:: Goal of the exercise ::
Retype, word for word, every line from the one holding "switching between grid and generator supply." through the one holding "Synchro Electricals’ synchronizing" in the entries below, both included, and only those lines.

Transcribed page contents
┌──

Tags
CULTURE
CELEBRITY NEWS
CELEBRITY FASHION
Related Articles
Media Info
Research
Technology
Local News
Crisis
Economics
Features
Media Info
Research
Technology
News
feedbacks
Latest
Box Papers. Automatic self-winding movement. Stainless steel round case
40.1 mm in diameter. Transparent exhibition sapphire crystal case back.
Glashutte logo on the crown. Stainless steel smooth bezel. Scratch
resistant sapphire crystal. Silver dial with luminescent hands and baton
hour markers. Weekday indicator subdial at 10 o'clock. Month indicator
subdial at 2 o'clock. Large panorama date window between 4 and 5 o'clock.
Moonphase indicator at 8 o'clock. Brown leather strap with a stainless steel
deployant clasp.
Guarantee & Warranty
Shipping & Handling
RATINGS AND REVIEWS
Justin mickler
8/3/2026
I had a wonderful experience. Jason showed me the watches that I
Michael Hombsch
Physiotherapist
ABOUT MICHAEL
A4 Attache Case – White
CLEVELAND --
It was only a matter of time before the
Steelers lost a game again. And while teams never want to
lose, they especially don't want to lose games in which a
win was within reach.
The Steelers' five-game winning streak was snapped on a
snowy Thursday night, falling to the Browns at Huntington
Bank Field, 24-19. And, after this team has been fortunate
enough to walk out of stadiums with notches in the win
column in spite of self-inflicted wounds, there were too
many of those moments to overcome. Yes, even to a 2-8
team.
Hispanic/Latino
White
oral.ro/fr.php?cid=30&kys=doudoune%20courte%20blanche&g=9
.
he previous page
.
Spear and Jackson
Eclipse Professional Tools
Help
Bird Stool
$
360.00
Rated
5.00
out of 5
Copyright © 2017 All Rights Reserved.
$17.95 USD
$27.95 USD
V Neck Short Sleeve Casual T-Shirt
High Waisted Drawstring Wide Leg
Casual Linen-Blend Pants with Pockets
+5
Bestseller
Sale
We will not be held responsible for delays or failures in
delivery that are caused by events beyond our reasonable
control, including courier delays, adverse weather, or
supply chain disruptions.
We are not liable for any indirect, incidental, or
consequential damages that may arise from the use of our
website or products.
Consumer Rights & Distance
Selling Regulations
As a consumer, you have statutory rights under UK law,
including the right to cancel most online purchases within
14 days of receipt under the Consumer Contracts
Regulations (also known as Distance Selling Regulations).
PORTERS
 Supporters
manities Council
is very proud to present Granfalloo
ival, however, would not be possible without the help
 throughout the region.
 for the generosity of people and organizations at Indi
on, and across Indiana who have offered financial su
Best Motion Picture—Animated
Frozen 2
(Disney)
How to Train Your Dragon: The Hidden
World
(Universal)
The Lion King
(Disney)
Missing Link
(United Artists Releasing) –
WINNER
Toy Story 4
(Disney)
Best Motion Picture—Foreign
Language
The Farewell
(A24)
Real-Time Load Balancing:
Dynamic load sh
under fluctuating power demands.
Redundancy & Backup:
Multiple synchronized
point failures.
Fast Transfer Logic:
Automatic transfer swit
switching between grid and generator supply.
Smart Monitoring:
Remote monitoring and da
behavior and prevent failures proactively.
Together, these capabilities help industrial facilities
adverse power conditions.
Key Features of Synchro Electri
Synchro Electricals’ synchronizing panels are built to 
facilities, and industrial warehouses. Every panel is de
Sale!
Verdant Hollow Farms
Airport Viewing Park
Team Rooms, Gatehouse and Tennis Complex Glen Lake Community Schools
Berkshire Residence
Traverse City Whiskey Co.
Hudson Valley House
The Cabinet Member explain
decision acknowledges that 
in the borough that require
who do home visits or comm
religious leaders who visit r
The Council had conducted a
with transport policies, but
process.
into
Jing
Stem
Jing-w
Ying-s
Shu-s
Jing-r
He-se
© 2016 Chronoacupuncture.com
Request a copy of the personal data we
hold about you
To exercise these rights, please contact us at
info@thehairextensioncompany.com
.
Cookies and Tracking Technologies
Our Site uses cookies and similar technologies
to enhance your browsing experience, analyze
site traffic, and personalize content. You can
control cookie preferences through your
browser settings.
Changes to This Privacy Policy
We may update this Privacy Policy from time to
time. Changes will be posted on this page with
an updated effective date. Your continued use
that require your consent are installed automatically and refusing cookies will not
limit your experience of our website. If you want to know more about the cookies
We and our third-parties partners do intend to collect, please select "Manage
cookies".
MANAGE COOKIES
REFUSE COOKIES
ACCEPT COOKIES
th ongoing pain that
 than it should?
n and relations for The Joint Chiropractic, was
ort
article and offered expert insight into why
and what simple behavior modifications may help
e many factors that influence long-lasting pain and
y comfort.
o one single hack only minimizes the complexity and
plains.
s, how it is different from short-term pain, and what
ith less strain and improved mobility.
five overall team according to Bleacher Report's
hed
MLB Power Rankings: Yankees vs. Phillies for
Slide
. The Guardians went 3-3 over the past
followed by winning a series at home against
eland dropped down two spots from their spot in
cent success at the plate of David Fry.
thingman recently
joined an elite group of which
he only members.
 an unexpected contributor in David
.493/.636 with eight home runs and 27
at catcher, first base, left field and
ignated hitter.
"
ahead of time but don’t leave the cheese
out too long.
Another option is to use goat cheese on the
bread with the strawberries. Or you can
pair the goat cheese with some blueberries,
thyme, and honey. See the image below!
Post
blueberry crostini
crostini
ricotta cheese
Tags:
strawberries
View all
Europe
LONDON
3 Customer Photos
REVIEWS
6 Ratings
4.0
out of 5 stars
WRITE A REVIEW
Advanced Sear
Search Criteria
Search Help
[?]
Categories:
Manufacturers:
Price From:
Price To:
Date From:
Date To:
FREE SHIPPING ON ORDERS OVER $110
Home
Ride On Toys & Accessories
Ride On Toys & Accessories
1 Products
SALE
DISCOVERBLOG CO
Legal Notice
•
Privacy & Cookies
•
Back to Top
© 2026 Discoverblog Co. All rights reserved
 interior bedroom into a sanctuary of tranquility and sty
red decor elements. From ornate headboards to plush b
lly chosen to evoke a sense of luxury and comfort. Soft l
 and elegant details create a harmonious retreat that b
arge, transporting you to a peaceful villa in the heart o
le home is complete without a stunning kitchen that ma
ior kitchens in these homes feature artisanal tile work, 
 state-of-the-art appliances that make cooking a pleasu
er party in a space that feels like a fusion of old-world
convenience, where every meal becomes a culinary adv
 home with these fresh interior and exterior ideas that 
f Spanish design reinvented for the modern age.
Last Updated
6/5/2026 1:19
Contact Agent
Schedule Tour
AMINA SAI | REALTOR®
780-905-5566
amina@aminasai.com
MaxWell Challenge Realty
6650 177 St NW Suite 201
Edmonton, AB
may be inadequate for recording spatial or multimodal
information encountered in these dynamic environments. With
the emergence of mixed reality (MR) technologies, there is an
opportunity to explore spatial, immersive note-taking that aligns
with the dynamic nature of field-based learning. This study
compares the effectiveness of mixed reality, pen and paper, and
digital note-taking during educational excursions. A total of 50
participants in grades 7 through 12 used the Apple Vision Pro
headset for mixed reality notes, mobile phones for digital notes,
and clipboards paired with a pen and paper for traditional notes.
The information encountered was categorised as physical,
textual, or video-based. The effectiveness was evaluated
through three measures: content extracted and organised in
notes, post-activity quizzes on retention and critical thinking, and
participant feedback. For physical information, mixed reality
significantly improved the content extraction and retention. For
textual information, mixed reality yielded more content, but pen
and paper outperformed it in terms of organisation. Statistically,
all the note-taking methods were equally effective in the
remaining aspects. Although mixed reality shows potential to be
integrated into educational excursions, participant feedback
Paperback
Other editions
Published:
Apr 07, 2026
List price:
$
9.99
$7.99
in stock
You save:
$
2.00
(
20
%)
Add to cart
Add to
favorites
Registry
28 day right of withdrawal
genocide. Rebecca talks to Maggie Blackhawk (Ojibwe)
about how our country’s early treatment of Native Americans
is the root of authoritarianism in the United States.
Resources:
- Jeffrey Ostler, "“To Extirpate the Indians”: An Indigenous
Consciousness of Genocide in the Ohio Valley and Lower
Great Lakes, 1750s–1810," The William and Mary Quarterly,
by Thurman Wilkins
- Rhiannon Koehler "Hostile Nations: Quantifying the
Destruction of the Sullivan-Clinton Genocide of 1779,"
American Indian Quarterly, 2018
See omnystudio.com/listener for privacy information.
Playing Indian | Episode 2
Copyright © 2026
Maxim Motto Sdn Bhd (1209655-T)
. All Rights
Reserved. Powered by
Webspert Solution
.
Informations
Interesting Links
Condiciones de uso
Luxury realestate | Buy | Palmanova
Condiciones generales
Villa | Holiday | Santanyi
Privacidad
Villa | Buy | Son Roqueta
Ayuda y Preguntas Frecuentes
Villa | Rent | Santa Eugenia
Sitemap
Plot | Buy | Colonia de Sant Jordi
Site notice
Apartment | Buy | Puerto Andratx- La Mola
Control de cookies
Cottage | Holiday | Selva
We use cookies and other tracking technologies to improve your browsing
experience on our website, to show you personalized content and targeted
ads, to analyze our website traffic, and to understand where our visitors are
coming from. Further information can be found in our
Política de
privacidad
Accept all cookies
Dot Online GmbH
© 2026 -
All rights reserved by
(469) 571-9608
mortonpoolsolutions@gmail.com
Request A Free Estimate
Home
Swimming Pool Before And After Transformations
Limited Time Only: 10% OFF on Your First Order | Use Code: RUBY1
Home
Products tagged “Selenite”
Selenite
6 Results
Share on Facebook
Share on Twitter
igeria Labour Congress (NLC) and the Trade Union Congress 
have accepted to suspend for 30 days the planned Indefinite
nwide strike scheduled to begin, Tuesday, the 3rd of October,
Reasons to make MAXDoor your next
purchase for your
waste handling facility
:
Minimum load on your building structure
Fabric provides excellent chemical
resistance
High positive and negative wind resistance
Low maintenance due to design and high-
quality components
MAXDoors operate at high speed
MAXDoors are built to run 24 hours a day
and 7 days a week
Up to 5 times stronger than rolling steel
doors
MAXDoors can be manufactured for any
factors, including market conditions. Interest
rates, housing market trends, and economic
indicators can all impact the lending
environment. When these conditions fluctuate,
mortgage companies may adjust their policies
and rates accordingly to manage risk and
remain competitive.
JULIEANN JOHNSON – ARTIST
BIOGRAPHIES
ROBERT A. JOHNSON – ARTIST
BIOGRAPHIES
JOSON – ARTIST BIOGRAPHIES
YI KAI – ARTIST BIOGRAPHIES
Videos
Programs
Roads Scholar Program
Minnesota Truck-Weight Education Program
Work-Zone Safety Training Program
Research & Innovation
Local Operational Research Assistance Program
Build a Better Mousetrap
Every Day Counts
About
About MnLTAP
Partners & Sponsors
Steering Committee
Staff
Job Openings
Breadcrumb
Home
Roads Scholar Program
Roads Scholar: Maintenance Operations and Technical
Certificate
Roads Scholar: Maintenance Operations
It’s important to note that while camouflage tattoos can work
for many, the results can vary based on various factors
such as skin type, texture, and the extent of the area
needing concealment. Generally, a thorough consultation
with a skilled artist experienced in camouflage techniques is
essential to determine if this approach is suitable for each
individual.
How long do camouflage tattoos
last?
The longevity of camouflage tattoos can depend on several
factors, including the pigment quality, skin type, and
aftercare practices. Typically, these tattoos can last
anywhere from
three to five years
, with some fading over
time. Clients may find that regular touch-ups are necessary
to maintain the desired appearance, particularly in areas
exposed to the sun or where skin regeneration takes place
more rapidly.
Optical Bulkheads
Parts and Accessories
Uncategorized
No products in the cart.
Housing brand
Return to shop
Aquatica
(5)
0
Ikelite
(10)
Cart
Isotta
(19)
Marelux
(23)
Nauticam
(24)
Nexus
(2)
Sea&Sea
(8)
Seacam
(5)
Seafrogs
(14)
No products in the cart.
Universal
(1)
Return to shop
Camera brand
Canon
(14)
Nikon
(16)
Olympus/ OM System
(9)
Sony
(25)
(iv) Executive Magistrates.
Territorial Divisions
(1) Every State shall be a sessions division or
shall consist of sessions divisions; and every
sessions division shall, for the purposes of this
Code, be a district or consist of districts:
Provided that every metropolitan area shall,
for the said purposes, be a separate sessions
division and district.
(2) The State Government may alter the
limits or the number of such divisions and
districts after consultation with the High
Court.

└──

:: Solution for this problem ::
switching between grid and generator supply.
Smart Monitoring:
Remote monitoring and da
behavior and prevent failures proactively.
Together, these capabilities help industrial facilities
adverse power conditions.
Key Features of Synchro Electri
Synchro Electricals’ synchronizing panels are built to 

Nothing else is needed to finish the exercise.